RBS Tech is committed to support business growth across WW Retail through standardization, simplification and automation.
We are developing an automated solution Sherlock to Walk the Store’ (WTS) in a scalable fashion. Sherlock uses Machine Learning / Deep Learning to search across Amazon’s selection, looking for products that might have errors and that may disrupt customers’ shopping experiences.
The suspect items are reviewed for validation and fixed, in the process helping the machine to learn.
Last year the team worked on identifying Text attribute mismatch issues, by applying various deep learning techniques and an ensemble of classifiers.
The errors identified by Sherlock are consumed and fixed by multiple business teams in Amazon Retail Organization.

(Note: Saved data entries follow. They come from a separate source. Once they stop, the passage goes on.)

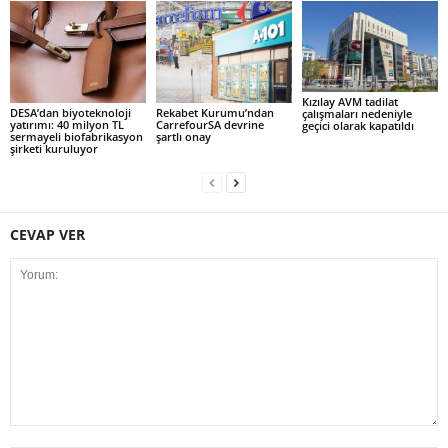
Kızılay AVM tadilat
DESA’dan biyoteknoloji
Rekabet Kurumu’ndan
çalışmaları nedeniyle
yatırımı: 40 milyon TL
CarrefourSA devrine
geçici olarak kapatıldı
sermayeli biofabrikasyon
şartlı onay
şirketi kuruluyor
CEVAP VER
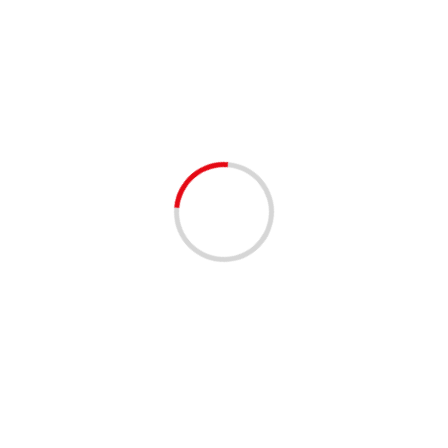
1 минута чтение
НОВОСТИ
Займы на два месяца онлайн на карту: что
нужно знать
lilinasti
6 месяцев тому назад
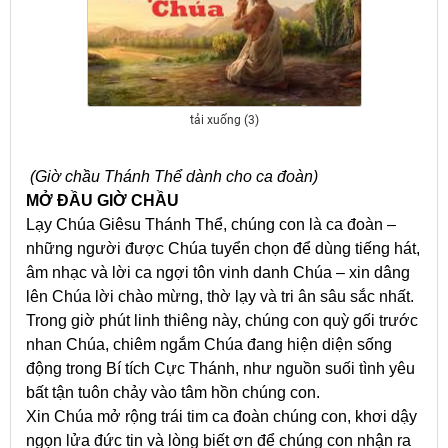
tải xuống (3)
(Giờ chầu Thánh Thể dành cho ca đoàn)
MỞ ĐẦU GIỜ CHẦU
Lạy Chúa Giêsu Thánh Thể, chúng con là ca đoàn –
những người được Chúa tuyển chọn để dùng tiếng hát,
âm nhạc và lời ca ngợi tôn vinh danh Chúa – xin dâng
lên Chúa lời chào mừng, thờ lạy và tri ân sâu sắc nhất.
Trong giờ phút linh thiêng này, chúng con quỳ gối trước
nhan Chúa, chiêm ngắm Chúa đang hiện diện sống
động trong Bí tích Cực Thánh, như nguồn suối tình yêu
bất tận tuôn chảy vào tâm hồn chúng con.
Xin Chúa mở rộng trái tim ca đoàn chúng con, khơi dậy
ngọn lửa đức tin và lòng biết ơn để chúng con nhận ra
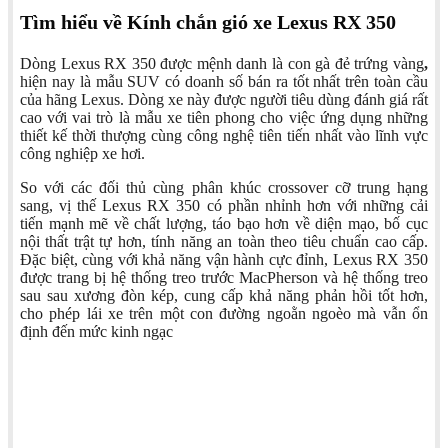
Tìm hiểu về Kính chắn gió xe Lexus RX 350
Dòng Lexus RX 350 được mệnh danh là con gà đẻ trứng vàng
,
hiện nay là mẫu SUV có doanh số bán ra tốt nhất trên toàn cầu
của hãng Lexus. Dòng xe này được người tiêu dùng đánh giá rất
cao với vai trò là mẫu xe tiên phong cho việc ứng dụng những
thiết kế thời thượng cùng công nghệ tiên tiến nhất vào lĩnh vực
công nghiệp xe hơi.
So với các đối thủ cùng phân khúc crossover cỡ trung hạng
sang, vị thế Lexus RX 350 có phần nhỉnh hơn với những cải
tiến mạnh mẽ về chất lượng, táo bạo hơn về diện mạo, bố cục
nội thất trật tự hơn, tính năng an toàn theo tiêu chuẩn cao cấp.
Đặc biệt, cùng với khả năng vận hành cực đỉnh, Lexus RX 350
được trang bị hệ thống treo trước MacPherson và hệ thống treo
sau sau xương đòn kép, cung cấp khả năng phản hồi tốt hơn,
cho phép lái xe trên một con đường ngoằn ngoèo mà vẫn ổn
định đến mức kinh ngạc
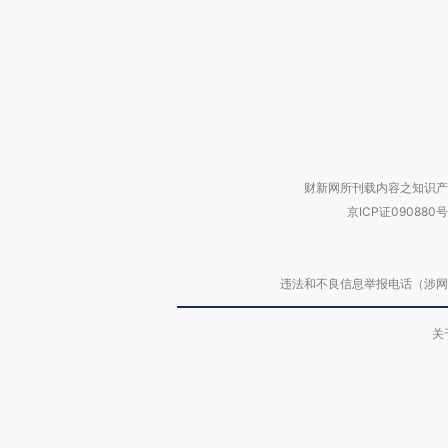
财新网所刊载内容之知识产
京ICP证090880号
违法和不良信息举报电话（涉网络暴力有
关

This year, we are have three very interesting and highly ambiguous use case like image issues, variations problems, expanding the scope of Text attribute mismatches.
All these use cases are ideal candidates to apply various Deep learning techniques.
We are hiring applied scientists who can creatively solve these use cases.
As an Applied Scientist in RBS Sherlock team, you will work with talented peers to develop novel algorithms and modeling techniques to solve these high impact issues.
You will leverage Amazon’s heterogeneous data sources and large-scale computing resources to accelerate advances in artificial intelligence.
You will collaborate with other scientists and work in a fast paced team environment. Your work will directly impact our customer experience, save millions in concessions.
You will constantly stretch the boundaries of Machine Learning to tackle business challenges.
If you are customer obsessed, self-driven, tenacious and analytical, you will have fun solving our business problems of unprecedented scale.
As an experienced machine learning scientist, you will help research and develop new computer algorithms leveraging both classical and deep learning techniques.